Having learnt about the entities which exist within recommender systems, we may wonder how they function. While this is something that we'll learn throughout this entire train, one fundamental principal that we need to understand is that recommender systems are built up by utilising the _relations_ which  exist between items and users. As such, these systems always need a mechanism to measure how related or _similar_ a user is to another user, or an item is to another item. 

We accomplish this measurement of similarity through, you guessed it, a _similarity metric_.  

Generally speaking, a similarity metric can be thought of as being the inverse of a distance measure: if two things are considered to be very similar they should be assigned a high similarity value (close to 1), while dissimilar items should receive a low similarity value (close to zero). Other [important properties](https://online.stat.psu.edu/stat508/lesson/1b/1b.2/1b.2.1) include:
 - (Symmetry) $Sim(A,B) = Sim(B,A)$ 
 - (Identity) $Sim(A,A) = 1$
 - (Uniqueness) $Sim(A,B) = 1 \leftrightarrow A = B$
 
While there are many similarity metrics to choose from when building a recommender system (and more than one can certainly be used simultaneously), a popular choice is the **Cosine similarity**. We won't go into the fundamental trig here (we hope that you remember this from high school), but recall that as an angle becomes smaller (approaching $0^o$) the value of its cosine increases.
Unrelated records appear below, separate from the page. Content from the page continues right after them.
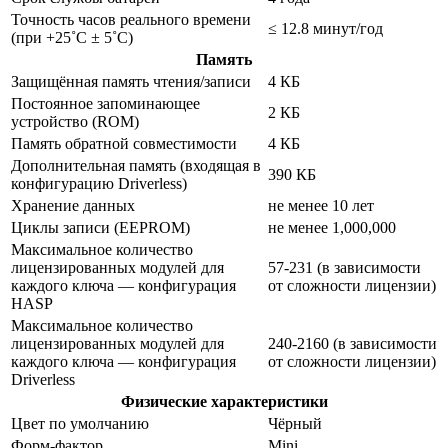
Точность часов реального времени
≤ 12.8 минут/год
(при +25˚C ± 5˚C)
Память
Защищённая память чтения/записи
4 КБ
Постоянное запоминающее
2 КБ
устройство (ROM)
Память обратной совместимости
4 КБ
Дополнительная память (входящая в
390 КБ
конфигурацию Driverless)
Хранение данных
не менее 10 лет
Циклы записи (EEPROM)
не менее 1,000,000
Максимальное количество
лицензированных модулей для
57-231 (в зависимости
каждого ключа — конфигурация
от сложности лицензии)
HASP
Максимальное количество
лицензированных модулей для
240-2160 (в зависимости
каждого ключа — конфигурация
от сложности лицензии)
Driverless
Физические характеристики
Цвет по умолчанию
Чёрный
Форм-фактор
Mini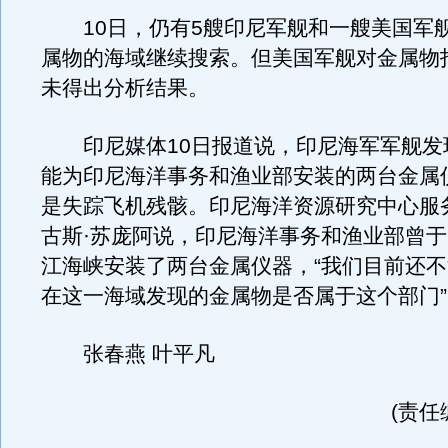
10日，仍有5艘印尼军舰和一艘美国军
属物的海域继续搜索。但美国军舰对金属物
未得出分析结果。
印尼媒体10日报道说，印尼海军军舰发
能为印尼海洋事务和渔业部安装的两台金属
是失踪飞机残骸。印尼海洋资源研究中心服
古斯·苏庞阿说，印尼海洋事务和渔业部曾于2
江海峡安装了两台金属仪器，“我们目前还
在这一海域发现的金属物是否属于这个部门”
张春燕 叶平凡
(责任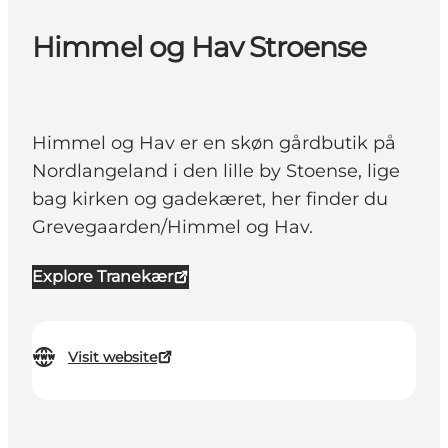
Himmel og Hav Stroense
Himmel og Hav er en skøn gårdbutik på
Nordlangeland i den lille by Stoense, lige
bag kirken og gadekæret, her finder du
Grevegaarden/Himmel og Hav.
Explore Tranekær
Visit website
Conversely, as the angle increases the cosine value decreases. It turns out that this behavior makes the cosine of the angle between two p-dimensional vectors desirable as a [similarity metric](https://en.wikipedia.org/wiki/Cosine_similarity) which can easily be computed.
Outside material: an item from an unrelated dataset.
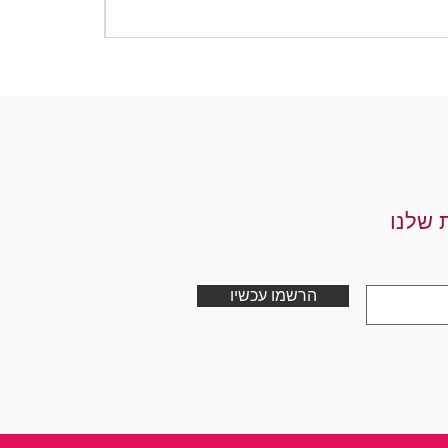
מחיר
 שלנו
הרשמו עכשיו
Using the figure above to help guide our understanding, the Cosine similarity between two p-dimensional vectors ${A}$ and $B$ can be given as:

$$ \begin{align}
Sim(A,B)  &= \frac{A \cdot B}{||A|| \times ||B||} \\ \\
& = \frac{\sum_{i=1}^{p}A_{i}B_{i}}{\sqrt{{\sum_{i=1}^{p}A_{i}^2}} \sqrt{\sum_{i=1}^{p}B_{i}^2}}, \\
\end{align} $$ 
  

To make things a little more concrete, let's work out the cosine similarity using our provided example above. Here, each vector represents the ratings given by one of two *users*, $A$ and $B$, who have each rated two books (rating#1 $ \rightarrow r_1$, and rating#2 $ \rightarrow r_2$). To work out how similar these two users are based on their supplied ratings, we can use the Cosine similarity definition as follows:   


$$ \begin{align}
Sim(A,B)  & = \frac{(A_{r1} \times B_{r1})+(A_{r2} \times B_{r2})}{\sqrt{A_{r1}^2 + A_{r2}^2} \times \sqrt{B_{r1}^2 + B_{r2}^2}} \\ \\
& = \frac{(3 \times 5) + (4 \times 2)}{\sqrt{9 + 16} \times \sqrt{25 + 4}} \\ \\
& = \frac{23}{26.93} \\ \\
& = 0.854
\end{align} $$

It would be a pain to work this out manually each time! Thankfully, we can obtain this same result using the `cosine_similarity` function provided to us in `sklearn`. 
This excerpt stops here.